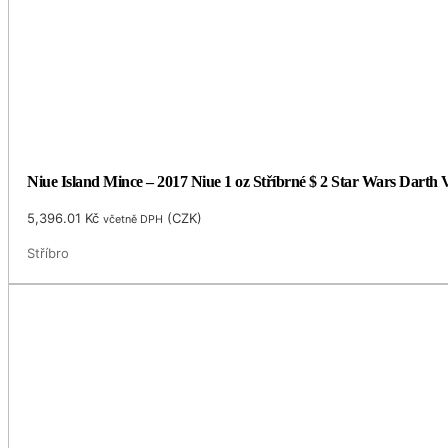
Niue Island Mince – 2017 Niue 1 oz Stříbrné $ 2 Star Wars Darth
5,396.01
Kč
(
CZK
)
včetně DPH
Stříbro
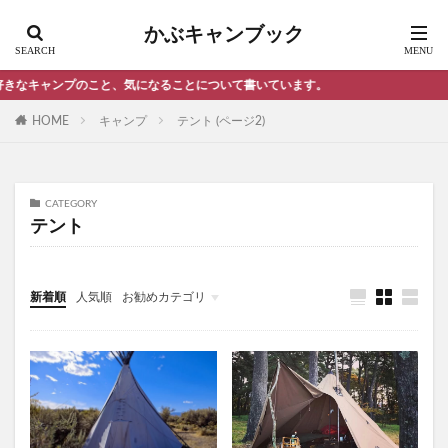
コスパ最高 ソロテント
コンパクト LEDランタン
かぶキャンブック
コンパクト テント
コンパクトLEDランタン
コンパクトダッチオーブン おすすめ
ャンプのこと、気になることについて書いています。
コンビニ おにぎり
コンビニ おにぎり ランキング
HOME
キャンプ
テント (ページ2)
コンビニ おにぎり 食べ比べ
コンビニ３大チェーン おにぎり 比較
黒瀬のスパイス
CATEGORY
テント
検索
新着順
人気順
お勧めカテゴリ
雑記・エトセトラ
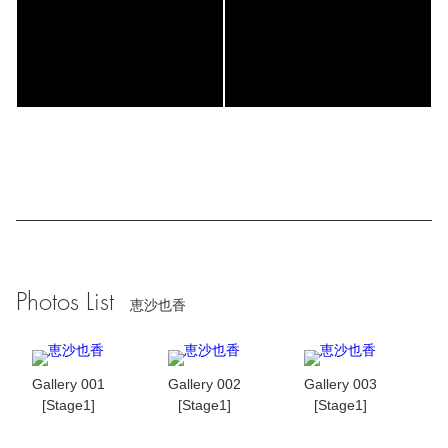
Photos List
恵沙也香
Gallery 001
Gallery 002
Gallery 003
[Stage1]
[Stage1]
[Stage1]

-*-

Required work ▸ Going through the data above, count the lines where the string "おにぎり" appears, and answer with only that number.

Exercise result ▸ 4